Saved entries
-------------------------

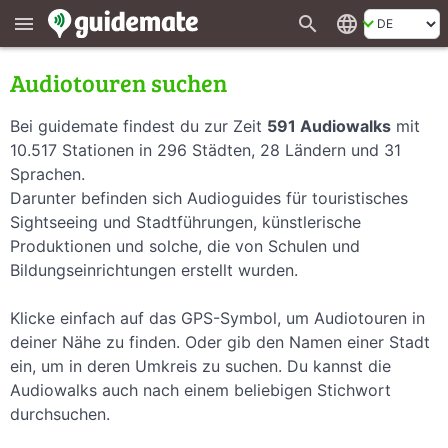
search
language
menu
Audiotouren suchen
Bei guidemate findest du zur Zeit
591 Audiowalks
mit
10.517 Stationen in 296 Städten, 28 Ländern und 31
Sprachen.
Darunter befinden sich Audioguides für touristisches
Sightseeing und Stadtführungen, künstlerische
Produktionen und solche, die von Schulen und
Bildungseinrichtungen erstellt wurden.
Klicke einfach auf das GPS-Symbol, um Audiotouren in
deiner Nähe zu finden. Oder gib den Namen einer Stadt
ein, um in deren Umkreis zu suchen. Du kannst die
Audiowalks auch nach einem beliebigen Stichwort
durchsuchen.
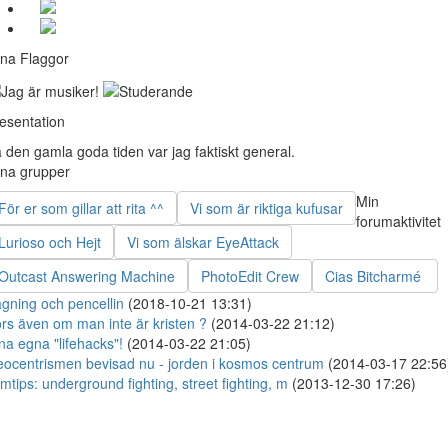
na Flaggor
esentation
 den gamla goda tiden var jag faktiskt general.
na grupper
Min
För er som gillar att rita ^^
Vi som är riktiga kufusar
forumaktivitet
Lurioso och Hejt
Vi som älskar EyeAttack
Outcast Answering Machine
PhotoEdit Crew
Cias Bitcharmé
gning och pencellin
(2018-10-21 13:31)
rs även om man inte är kristen ?
(2014-03-22 21:12)
na egna "lifehacks"!
(2014-03-22 21:05)
ocentrismen bevisad nu - jorden i kosmos centrum
(2014-03-17 22:56
lmtips: underground fighting, street fighting, m
(2013-12-30 17:26)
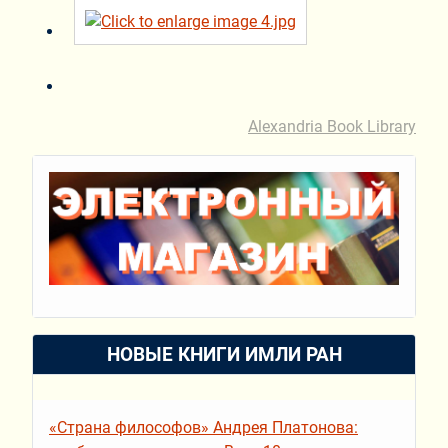
Alexandria Book Library
НОВЫЕ КНИГИ ИМЛИ РАН
«Страна философов» Андрея Платонова:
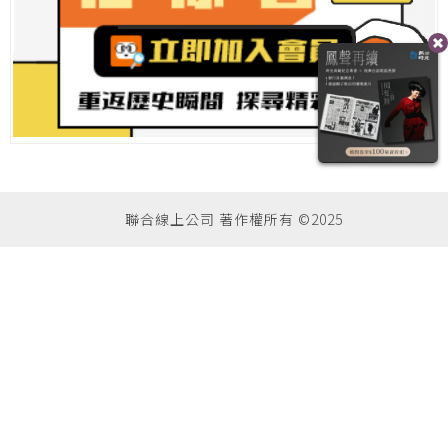
聯合線上公司 著作權所有 ©2025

-------------------------

All of the entries above need to be transcribed exactly, except for the pictures.

**TASK RESULT:**
search
language
menu
Audiotouren suchen
Bei guidemate findest du zur Zeit
591 Audiowalks
mit
10.517 Stationen in 296 Städten, 28 Ländern und 31
Sprachen.
Darunter befinden sich Audioguides für touristisches
Sightseeing und Stadtführungen, künstlerische
Produktionen und solche, die von Schulen und
Bildungseinrichtungen erstellt wurden.
Klicke einfach auf das GPS-Symbol, um Audiotouren in
deiner Nähe zu finden. Oder gib den Namen einer Stadt
ein, um in deren Umkreis zu suchen. Du kannst die
Audiowalks auch nach einem beliebigen Stichwort
durchsuchen.
na Flaggor
esentation
 den gamla goda tiden var jag faktiskt general.
na grupper
Min
För er som gillar att rita ^^
Vi som är riktiga kufusar
forumaktivitet
Lurioso och Hejt
Vi som älskar EyeAttack
Outcast Answering Machine
PhotoEdit Crew
Cias Bitcharmé
gning och pencellin
(2018-10-21 13:31)
rs även om man inte är kristen ?
(2014-03-22 21:12)
na egna "lifehacks"!
(2014-03-22 21:05)
ocentrismen bevisad nu - jorden i kosmos centrum
(2014-03-17 22:56
lmtips: underground fighting, street fighting, m
(2013-12-30 17:26)
Alexandria Book Library
НОВЫЕ КНИГИ ИМЛИ РАН
«Страна философов» Андрея Платонова:
聯合線上公司 著作權所有 ©2025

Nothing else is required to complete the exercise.